整间房子只有卧室里的灯亮着。他们通常会留着一盏灯直到她回家。她有些跌撞地上楼,进入卧室,发现智久已经睡了。挺好;她告诉他她会晚回来,如果他还醒着的话,会让她愧疚的。
她有些疲惫地坐到自己的那一侧床上。洗个澡,然后睡觉。
十分钟后。她发现自己穿着浴袍又到了楼下,头发裹在浴巾里,眼睛模糊地盯着手里的一瓶威士忌。她和自己斗争了一会儿,最后还是屈服了。怎么说今天都是星期五晚上,而且她之前都做得不错。大部分时候。
她抓起那个酒瓶,走向厨房,边低声地自说自话。“冰块,那些杯子又去哪儿了---”一切都准备好了以后,她在厨房台子旁边的桌子旁坐了下来。
当她拿起那个瓶子开始倒酒的时候,她发觉了
----桌子上有两个杯子。
询子眨了眨眼睛,然后盯着它们,她感到困惑。它还在那儿,装了冰块的第二只杯子,安静地摆放在桌上。好像是为了坐在她对面的一个并不存在的人准备的。

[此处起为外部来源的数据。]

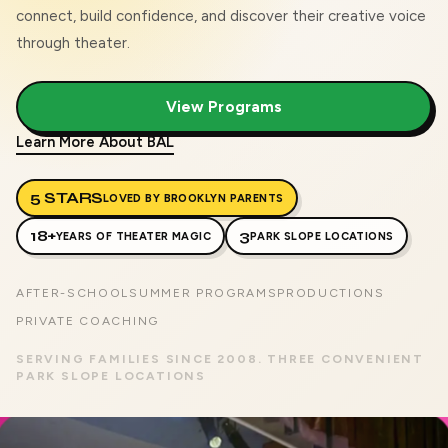
connect, build confidence, and discover their creative voice
through theater.
View Programs
Learn More About BAL
5 STARS
LOVED BY BROOKLYN PARENTS
18+
3
YEARS OF THEATER MAGIC
PARK SLOPE LOCATIONS
AFTER-SCHOOL
SUMMER PROGRAMS
PRODUCTIONS
PRIVATE COACHING
SERVING FAMILIES SINCE 2008. THREE CONVENIENT
PARK SLOPE LOCATIONS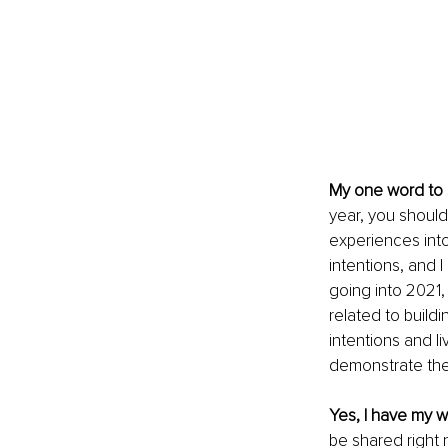
My one word to s
year, you should 
experiences into
intentions, and I
going into 2021,
related to buildi
intentions and l
demonstrate the
Yes, I have my wo
be shared right n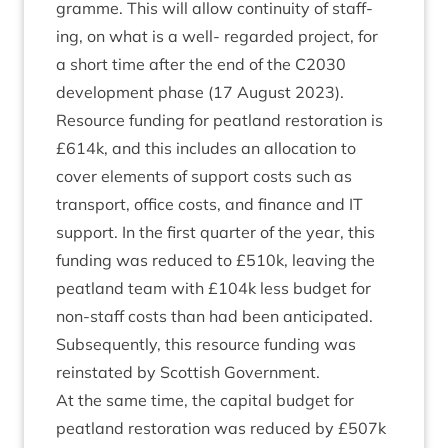
gramme. This will allow con­tinu­ity of staff­
ing, on what is a well- regarded pro­ject, for
a short time after the end of the
C
2030
devel­op­ment phase (
17
August
2023
).
Resource fund­ing for peat­land res­tor­a­tion is
£
614
k, and this includes an alloc­a­tion to
cov­er ele­ments of sup­port costs such as
trans­port, office costs, and fin­ance and
IT
sup­port. In the first quarter of the year, this
fund­ing was reduced to £
510
k, leav­ing the
peat­land team with £
104
k less budget for
non-staff costs than had been anti­cip­ated.
Sub­sequently, this resource fund­ing was
rein­stated by Scot­tish Government.
At the same time, the cap­it­al budget for
peat­land res­tor­a­tion was reduced by £
507
k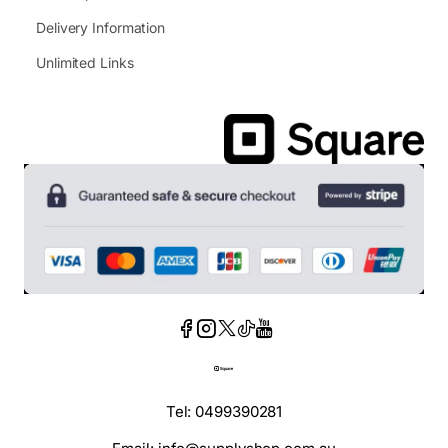
Delivery Information
Unlimited Links
Tel: 0499390281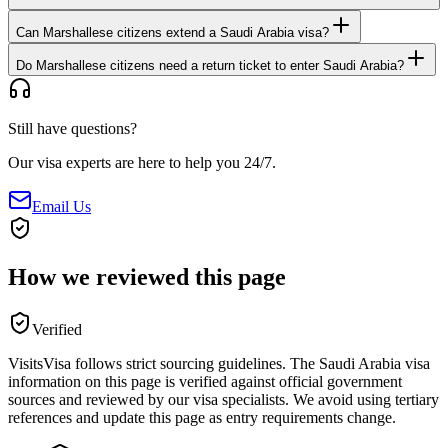
Can Marshallese citizens extend a Saudi Arabia visa?
Do Marshallese citizens need a return ticket to enter Saudi Arabia?
Still have questions?
Our visa experts are here to help you 24/7.
Email Us
How we reviewed this page
Verified
VisitsVisa follows strict sourcing guidelines. The
Saudi Arabia
visa
information on this page is verified against official government
sources and reviewed by our visa specialists. We avoid using tertiary
references and update this page as entry requirements change.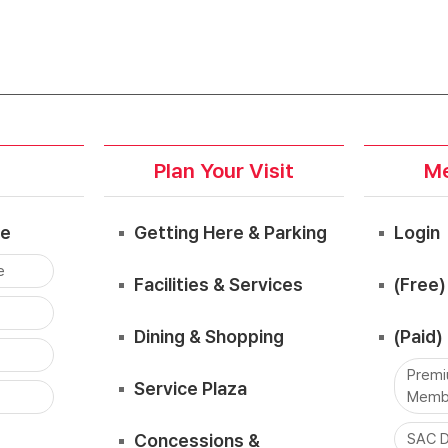
Plan Your Visit
Me
ce
Getting Here & Parking
Login
e
Facilities & Services
(Free
Dining & Shopping
(Paid
Premi
Service Plaza
Memb
Concessions &
SAC D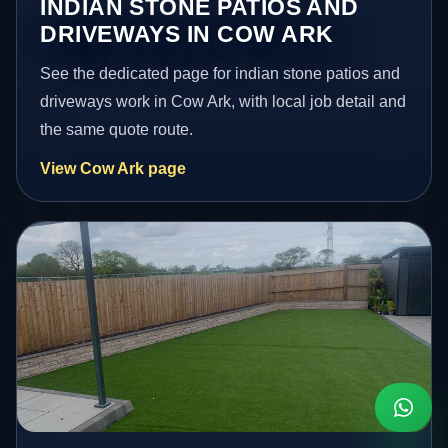
INDIAN STONE PATIOS AND
DRIVEWAYS IN COW ARK
See the dedicated page for indian stone patios and
driveways work in Cow Ark, with local job detail and
the same quote route.
View Cow Ark page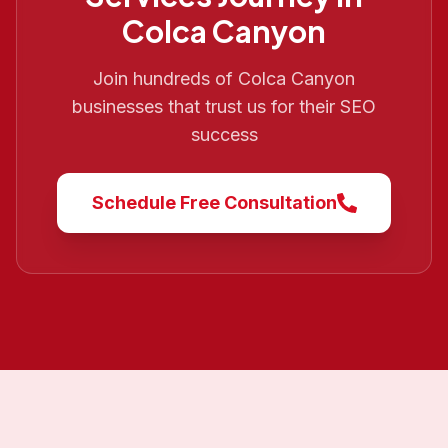
Colca Canyon
Join hundreds of
Colca Canyon
businesses that trust us for their SEO
success
Schedule Free Consultation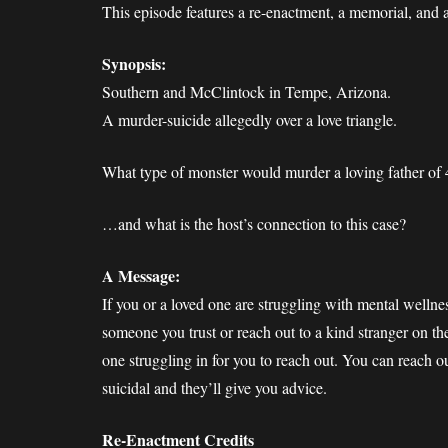
This episode features a re-enactment, a memorial, and 
Synopsis:
Southern and McClintock in Tempe, Arizona.
A murder-suicide allegedly over a love triangle.
What type of monster would murder a loving father of 
…and what is the host’s connection to this case?
A Message:
If you or a loved one are struggling with mental wellnes
someone you trust or reach out to a kind stranger on th
one struggling in for you to reach out. You can reach o
suicidal and they’ll give you advice.
Re-Enactment Credits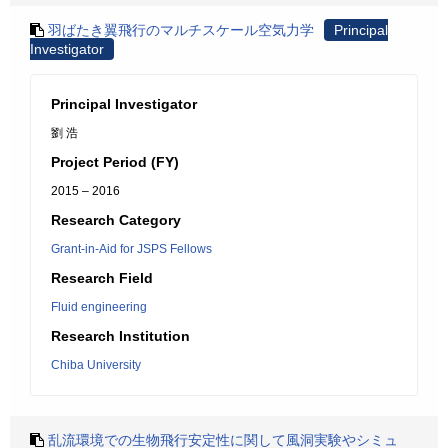
羽ばたき翼飛行のマルチスケール空気力学
Principal
Investigator
Principal Investigator
劉 浩
Project Period (FY)
2015 – 2016
Research Category
Grant-in-Aid for JSPS Fellows
Research Field
Fluid engineering
Research Institution
Chiba University
乱流環境での生物飛行安定性に関して風洞実験やシミュ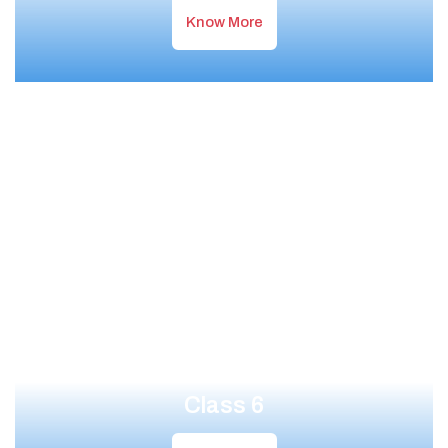
Know More
Class 6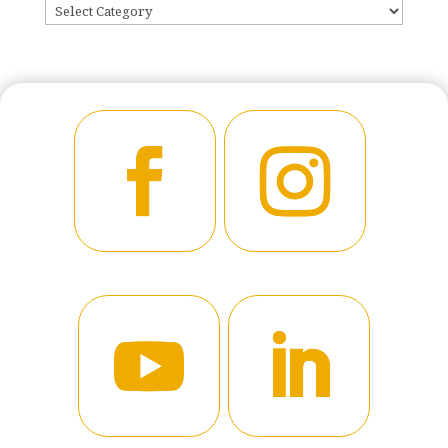
CATEGORIES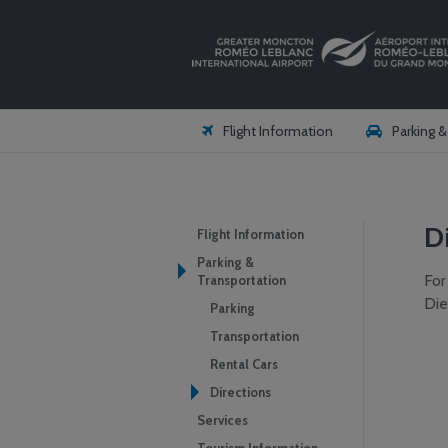
Flight Information
Parking 
D
Flight Information
Parking &
For
Transportation
Die
Parking
Transportation
Rental Cars
Directions
Services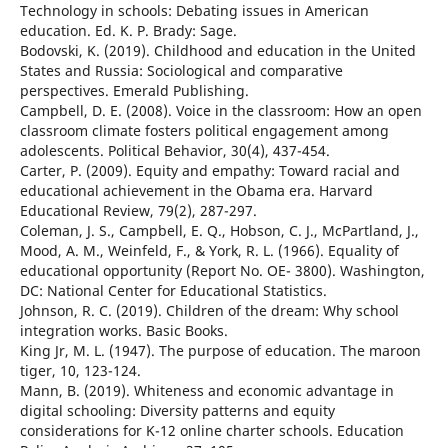
Technology in schools: Debating issues in American
education. Ed. K. P. Brady: Sage.
Bodovski, K. (2019). Childhood and education in the United
States and Russia: Sociological and comparative
perspectives. Emerald Publishing.
Campbell, D. E. (2008). Voice in the classroom: How an open
classroom climate fosters political engagement among
adolescents. Political Behavior, 30(4), 437-454.
Carter, P. (2009). Equity and empathy: Toward racial and
educational achievement in the Obama era. Harvard
Educational Review, 79(2), 287-297.
Coleman, J. S., Campbell, E. Q., Hobson, C. J., McPartland, J.,
Mood, A. M., Weinfeld, F., & York, R. L. (1966). Equality of
educational opportunity (Report No. OE- 3800). Washington,
DC: National Center for Educational Statistics.
Johnson, R. C. (2019). Children of the dream: Why school
integration works. Basic Books.
King Jr, M. L. (1947). The purpose of education. The maroon
tiger, 10, 123-124.
Mann, B. (2019). Whiteness and economic advantage in
digital schooling: Diversity patterns and equity
considerations for K-12 online charter schools. Education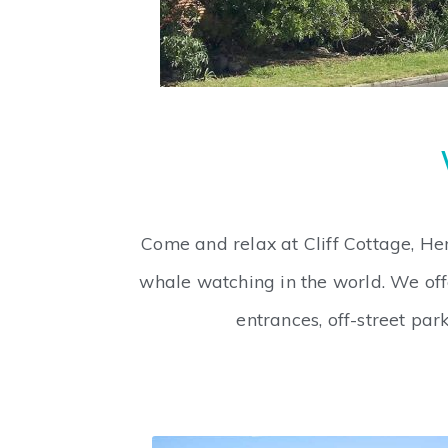
Come and relax at Cliff Cottage, He
whale watching in the world. We off
entrances, off-street pa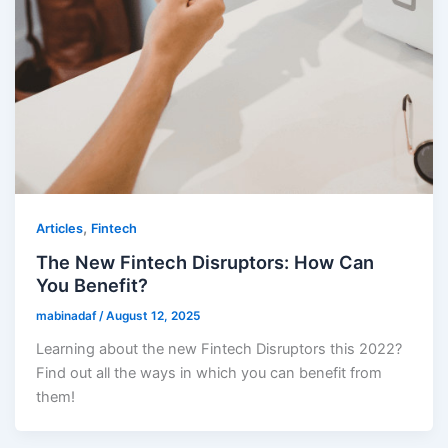
,
Articles
Fintech
The New Fintech Disruptors: How Can
You Benefit?
mabinadaf
/
August 12, 2025
Learning about the new Fintech Disruptors this 2022?
Find out all the ways in which you can benefit from
them!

突发奇想似的,她在两支杯子里都倒进了威士忌。这个场景让她觉得可笑。
-也许我比我自己想的还要更醉吧----
或者,也许她只是怀着这样一个不切实际的希望--一个十八岁的女孩儿应该会坐在那儿。
她仔细地看着面前的空椅子,想象焰坐在那儿。比她们第一次见面时更高了,那还是那么娇小。她漂亮的五官更加凸显了,更像大人了,不过她的眼睛还是那么明亮。红发带,穿着睡衣。她会睁大眼睛仔细地看着酒杯,羞涩地微笑,游戏似得举起酒杯来敬酒---
询子皱了皱眉。
但她的头脑还在设想着各种可能;它美好而含糊,像是细节被模糊掉了的一段记忆。真见鬼,它就真像是一段记忆似的;她曾经想象过它,在很早以前。她们会聊得很开心。她们会心贴心地说些话,开心地告诉对方一些其他人都不知道的事情,发现一些好笑的事情然后在憋不住的时候大笑出声,全程都沉浸于她的成长让她们的关系更加亲近的喜悦之中---但是询子朦胧地想起她从来没听见焰大笑过。甚至连咯咯地笑都没有过。礼貌地轻笑,最多只是这样。而且为什么焰会穿着睡衣呢?
这感觉上还是不对。
一种奇怪的强烈的失望在她体内积蓄。如果不是焰----她想不起还有其他人能符合---
也许这整件事都是她的想象?她能想到自己开玩笑似得让吼姆拉答应某天和自己去喝酒,然后她会收到吼姆拉一脸为难的表情。但是随着这个想法一起来的问题是---她们曾经那么亲近过吗?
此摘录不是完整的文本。